This sweet potato and black bean soup is going to be one of my staples this month, because it's a cold January and nothing is better than coming home to a warm bowl of soup with a dollop of guacamole.
A note on being more sustainable: Ever since I got my Instant Pot, I have always preferred to buy dry beans in bulk, since it creates less waste than the ones in cans, and because the IP cooks the beans without having to pre-soak them.
Here are the ingredients I used:
2 cups dry black beans
1.5 cups sweet potato, diced
1 medium red onion, diced
2 stalks of celery, diced
1 jalapeno, diced
3 cloves of garlic, diced
1 tbsp tomato paste
1 tbsp taco seasoning
1 tbsp concentrated vegetable broth
2 tsp cumin
1 tsp smoked paprika
2 tsp olive oil
Salt & pepper to taste
Instructions:
1. Pour the black beans and 5 cups of water into the Instant Pot. Manually cook for about 50 minutes to get them really soft and tender.

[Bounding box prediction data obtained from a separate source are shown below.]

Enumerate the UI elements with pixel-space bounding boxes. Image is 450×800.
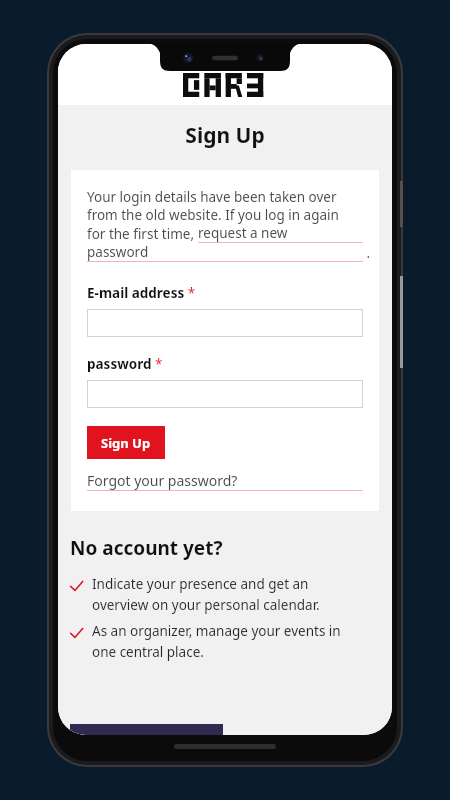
- staticText: request a new: [198, 224, 288, 242]
- staticText: E-mail address *: [87, 284, 196, 302]
- staticText: for the first time,: [87, 225, 198, 243]
- staticText: from the old website. If you log in agai…: [87, 206, 339, 224]
- staticText: password *: [87, 355, 163, 373]
- staticText: Sign Up: [101, 434, 151, 452]
- staticText: Sign Up: [58, 121, 392, 150]
- button[interactable]: request a new: [198, 224, 363, 243]
- button[interactable]: [87, 309, 363, 337]
- button[interactable]: Sign Up: [87, 426, 165, 459]
- staticText: Your login details have been taken over: [87, 188, 337, 206]
- staticText: Indicate your presence and get an overvi…: [92, 575, 320, 614]
- staticText: Forgot your password?: [87, 471, 238, 490]
- staticText: As an organizer, manage your events in o…: [92, 622, 341, 661]
- button[interactable]: [87, 380, 363, 408]
- staticText: No account yet?: [70, 535, 223, 561]
- button[interactable]: password: [87, 243, 363, 262]
- button[interactable]: Forgot your password?: [87, 471, 363, 491]
- staticText: password: [87, 243, 149, 261]
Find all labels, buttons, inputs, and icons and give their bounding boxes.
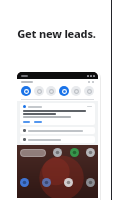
button[interactable] xyxy=(23,121,30,123)
button[interactable] xyxy=(34,121,42,123)
button[interactable] xyxy=(20,136,95,143)
button[interactable] xyxy=(20,149,46,157)
button[interactable]: Phone xyxy=(20,178,29,187)
button[interactable]: App xyxy=(86,148,95,157)
button[interactable]: Settings xyxy=(86,178,95,187)
button[interactable]: Do not disturb xyxy=(46,86,56,96)
button[interactable]: Phone app xyxy=(70,148,79,157)
button[interactable]: Auto-rotate xyxy=(71,86,81,96)
button[interactable]: Battery saver xyxy=(84,86,94,96)
button[interactable]: Camera xyxy=(64,178,73,187)
button[interactable]: Wi-Fi xyxy=(21,86,31,96)
button[interactable]: Messages xyxy=(42,178,51,187)
button[interactable] xyxy=(20,127,95,134)
button[interactable]: App xyxy=(53,148,62,157)
button[interactable]: Flashlight xyxy=(59,86,69,96)
staticText: Get new leads. xyxy=(17,26,96,41)
button[interactable] xyxy=(20,103,95,125)
button[interactable]: Bluetooth xyxy=(34,86,44,96)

2. Meanwhile, dice all of your vegetables. Saute the onion, celery, garlic, and jalapeno until the onions become translucent.
(Of course, you can just put all of these into the IP along with the oil and spices once the beans are done, but you achieve a depth of flavor by sauteing these first).
3. Once the black beans are done, manually release pressure, open your IP, and pour in the rest of the ingredients along with 1 more cup of water. Stir.
4. Cook with the meat/stew setting for 15 minutes. Manually let the pressure release (or let it release on its own if you aren't in a hurry).
5. Pour into your favorite bowl with a dollop of guacamole and a drizzle of cashew cream. Garnish with some cilantro and a wedge of lime. Enjoy!